ACTION ITEM:
Everything in the listing below must be reproduced exactly, apart from its images.

***** INPUT FOR THIS TASK *****

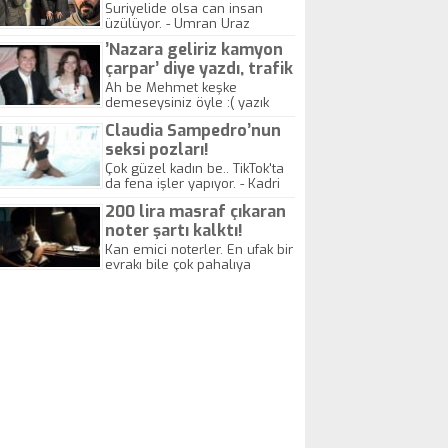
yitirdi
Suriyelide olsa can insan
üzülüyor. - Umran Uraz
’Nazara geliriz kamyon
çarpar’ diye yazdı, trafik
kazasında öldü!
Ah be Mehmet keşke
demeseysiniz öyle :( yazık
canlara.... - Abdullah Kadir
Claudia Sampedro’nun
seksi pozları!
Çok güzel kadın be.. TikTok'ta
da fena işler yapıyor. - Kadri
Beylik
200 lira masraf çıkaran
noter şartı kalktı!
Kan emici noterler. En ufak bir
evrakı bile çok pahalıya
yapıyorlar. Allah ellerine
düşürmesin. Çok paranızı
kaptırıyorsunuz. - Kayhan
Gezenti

*****

WRITTEN SOLUTION:
yitirdi
Suriyelide olsa can insan
üzülüyor. - Umran Uraz
’Nazara geliriz kamyon
çarpar’ diye yazdı, trafik
kazasında öldü!
Ah be Mehmet keşke
demeseysiniz öyle :( yazık
canlara.... - Abdullah Kadir
Claudia Sampedro’nun
seksi pozları!
Çok güzel kadın be.. TikTok'ta
da fena işler yapıyor. - Kadri
Beylik
200 lira masraf çıkaran
noter şartı kalktı!
Kan emici noterler. En ufak bir
evrakı bile çok pahalıya
yapıyorlar. Allah ellerine
düşürmesin. Çok paranızı
kaptırıyorsunuz. - Kayhan
Gezenti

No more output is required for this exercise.